Des budgets votés au 30 avril, souvent sans visibilité complète
Conséquence de l'adoption tardive de la loi de finances, le délai de vote des budgets primitifs a été reporté du 15 au 30 avril cette année. De nombreuses équipes fraîchement installées ont donc voté leur premier budget dans un calendrier compressé, parfois avant d'avoir intégré finement les attributions de DGF notifiées, la hausse CNRACL à 37,65% ou le décalage du FCTVA pour les EPCI. La priorité de l'été n'est pas administrative. Il s'agit de reprendre le budget voté poste par poste, de le confronter aux paramètres définitifs, et de préparer si nécessaire une décision modificative avant l'automne plutôt que de découvrir un déséquilibre en fin d'exercice. Dans les échanges que j'ai eus ce printemps avec des équipes fraîchement installées, le budget d'avril est trop souvent traité comme un sujet clos. C'est pourtant un document de départ, pas un document de référence.
DILICO 2026 : les modalités enfin précisées
Le décret d'application publié en mai 2026 a précisé les modalités du DILICO pour l'exercice : les communes en sont totalement exonérées cette année, la contribution de 740 millions d'euros reposant sur les régions (350 M€), les intercommunalités (250 M€) et les départements (140 M€). Les recettes réelles de fonctionnement prises en compte pour le calcul sont celles de l'exercice 2023, et 90% des sommes prélevées seront reversées aux contributeurs par tiers entre 2027 et 2029, le solde alimentant la péréquation. Pour les EPCI et départements concernés, ce prélèvement doit être traité comme une immobilisation de trésorerie pluriannuelle, pas comme une perte sèche, mais il doit figurer explicitement dans la prospective, y compris son calendrier de retour.

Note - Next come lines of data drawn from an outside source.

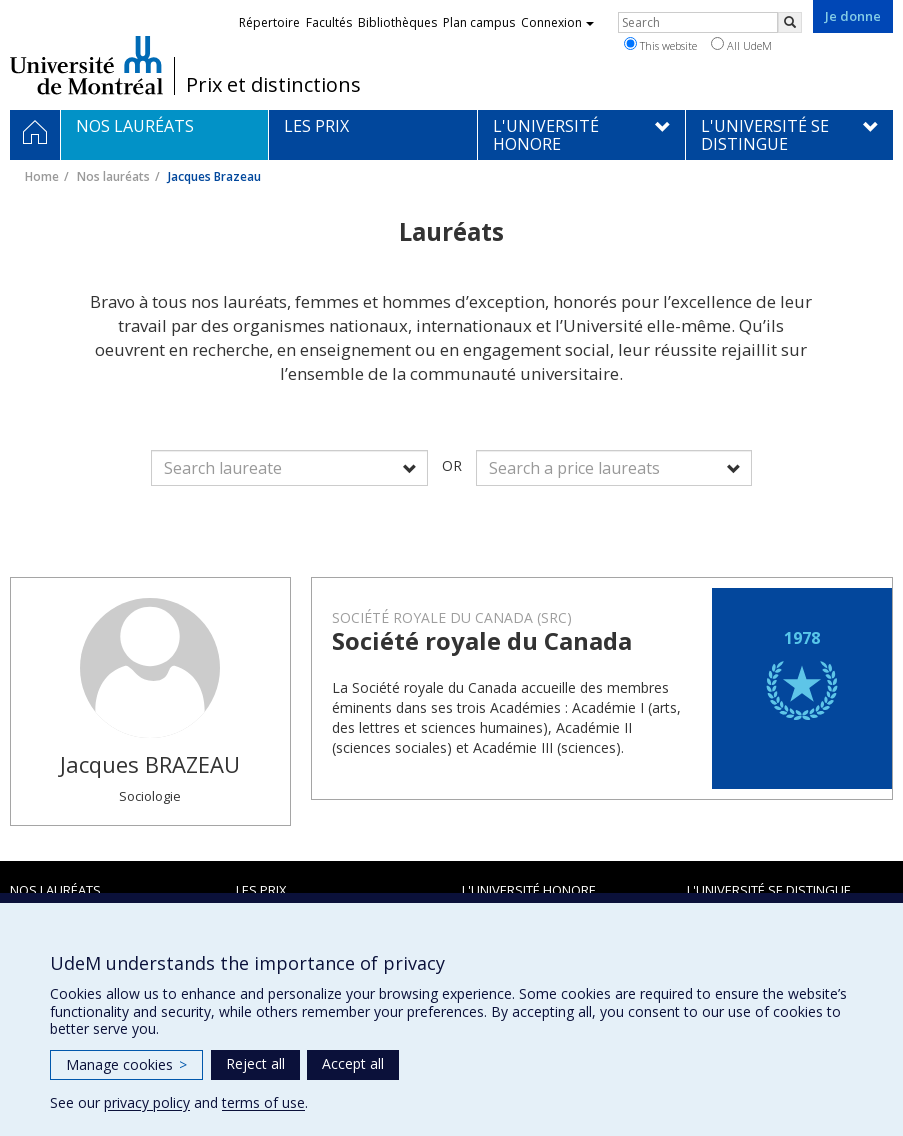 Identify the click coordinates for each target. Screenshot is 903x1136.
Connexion (557, 22)
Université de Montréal (86, 65)
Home (42, 176)
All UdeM (741, 45)
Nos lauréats (113, 176)
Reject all (255, 1063)
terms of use (263, 1102)
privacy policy (147, 1102)
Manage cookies (126, 1064)
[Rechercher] (790, 22)
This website (660, 45)
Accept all (353, 1063)
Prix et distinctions (273, 85)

Ce qui doit être calé avant l'automne
Trois chantiers structurent l'agenda financier d'un exécutif installé au printemps 2026. Le premier est la prospective pluriannuelle intégrant la trajectoire complète des paramètres nationaux : CNRACL à 40,65% en 2027 puis 43,65% en 2028, gel de la DGF en euros constants, DILICO et son mécanisme de reversement. Le second est la cartographie des services délégués hérités : échéances, équilibres financiers, clauses de rendez-vous, car les renouvellements de DSP qui arrivent entre 2026 et 2028 se préparent dix-huit mois à l'avance. Le troisième est la revue du programme d'investissement à l'aune de la capacité de financement réelle, dans un contexte où le Fonds vert a été réduit à 837,5 millions d'euros. Un exécutif qui aborde son premier débat d'orientation budgétaire à l'automne avec ces trois éléments consolidés a pris une longueur d'avance sur tout son mandat.